Miss Red — K.O. | The Quietus

Miss Red

K.O.

A ferocious riposte to mainstream dancehall mediocrity

Dancehall is in a curious state at the moment. The shadow it casts over the pop mainstream has arguably never been longer, yet time and again the resulting music simply sinks into the “sea of poptastic blandness” described by Kevin Martin, aka The Bug, the producer for K.O.. This album, from Israeli MC Miss Red, can be understood as an antidote to that blandness, a subversion of the lumpy, indistinct dancehall tropes of Major Lazer et al into something more urgent, engaged, and invigorating. It works superbly.

Miss Red, aka Sharon Stern, is an astonishing vocal presence. Her flow is dextrous and fiery, brilliantly confrontational. She’s highly literate in her genre, nodding to familiar dancehall inflections while making no bones about her status as a white female Israeli. Born to Polish and Israeli-Moroccan parents in xxx, her self-awareness and personal experience of conflict drive her words throughout K.O.. The righteous fury that permeates each track is rooted in very real issues.
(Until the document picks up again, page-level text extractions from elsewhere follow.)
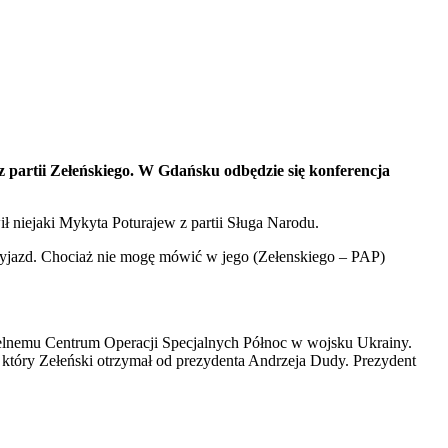
 partii Zełeńskiego. W Gdańsku odbędzie się konferencja
 niejaki Mykyta Poturajew z partii Sługa Narodu.
przyjazd. Chociaż nie mogę mówić w jego (Zełenskiego – PAP)
ielnemu Centrum Operacji Specjalnych Północ w wojsku Ukrainy.
 który Zełeński otrzymał od prezydenta Andrzeja Dudy. Prezydent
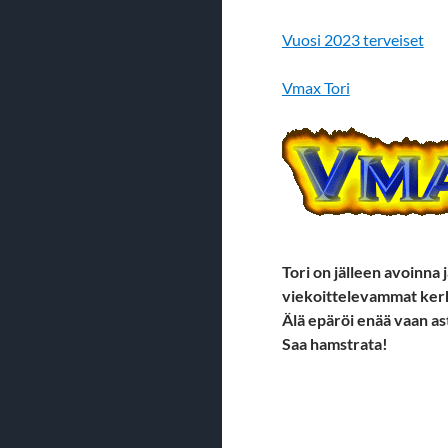
Vuosi 2023 terveiset
Vmax Tori
Tori on jälleen avoinna 
viekoittelevammat kerho
Älä epäröi enää vaan as
Saa hamstrata!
Although this is unquestionably Stern’s album, The Bug’s production deserves a nod. It is rich, fibrous stuff, each gloopy bassline and lumbering beat expertly placed and carefully textured. The murk of his recent Burial collaborations as Flame 1 is given new life here, strongarmed out of ambient stasis (that’s not, necessarily, a criticism) into muscular energy. Tracks like ‘One Shot Killer’ and ‘Money Machine’ stomp along, all pounding rhythms and gale-force subs. Combined with Stern’s show-stealing vocal, it is goosebump-inducing.

The Bug has spoken of his and Stern’s desire to “mirror these fucked-up times with a fucked-up soundtrack.” K.O. achieves that aim in exhilarating style; by tackling the mediocrity of a chart-topping genre head-on and infusing every track with genuine polemical anger, Miss Red and The Bug have created a record that is as thrilling as it is timely.